Conveniently, the plurality of schedulers comprises scheduler modules, each of which includes a priority scheduler and a weighted-fair queuing scheduler.
According to still another aspect of the present invention there is provided a structure of queues and schedulers for queuing and scheduling protocol data units for transmission in a telecommunications switch. The structure includes a plurality of queues having a first queue for flow-based queuing a first portion of the protocol data units and a group of queues for class-based queuing a second portion of the protocol data units. The structure further includes a plurality of schedulers including a first scheduler assigned to the group of queues and a second scheduler assigned to the first queue and the first scheduler, whereby the second scheduler is operable to provide scheduling of the first and second portions for transmission.

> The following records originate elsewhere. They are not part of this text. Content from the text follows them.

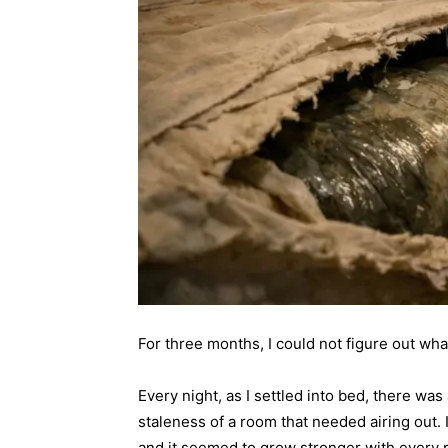
For three months, I could not figure out wh
Every night, as I settled into bed, there was
staleness of a room that needed airing out
and it seemed to grow stronger with every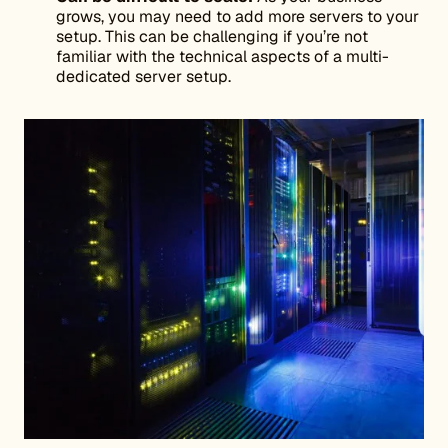
grows, you may need to add more servers to your
setup. This can be challenging if you’re not
familiar with the technical aspects of a multi-
dedicated server setup.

Conveniently, the plurality of queues further includes another group of queues for flow-based with class-based sub-flow queuing a third portion of the protocol data units. Also conveniently, the plurality of schedulers further includes a third scheduler assigned to the another group of queues, and the first scheduler is assigned also to the third scheduler, whereby the first scheduler is operable to provide scheduling of the second and third portions to the second scheduler.
Conveniently, the second scheduler is a priority scheduler and the first and third schedulers are weighted fair queuing schedulers.
Conveniently, the structure further includes a re-configurable interconnect which connects at least a queue of the plurality of queues and a scheduler of the plurality of schedulers in a re-configurable manner.
Features described above may be combined as would be apparent to a skilled person, and may be combined with any aspect of the invention.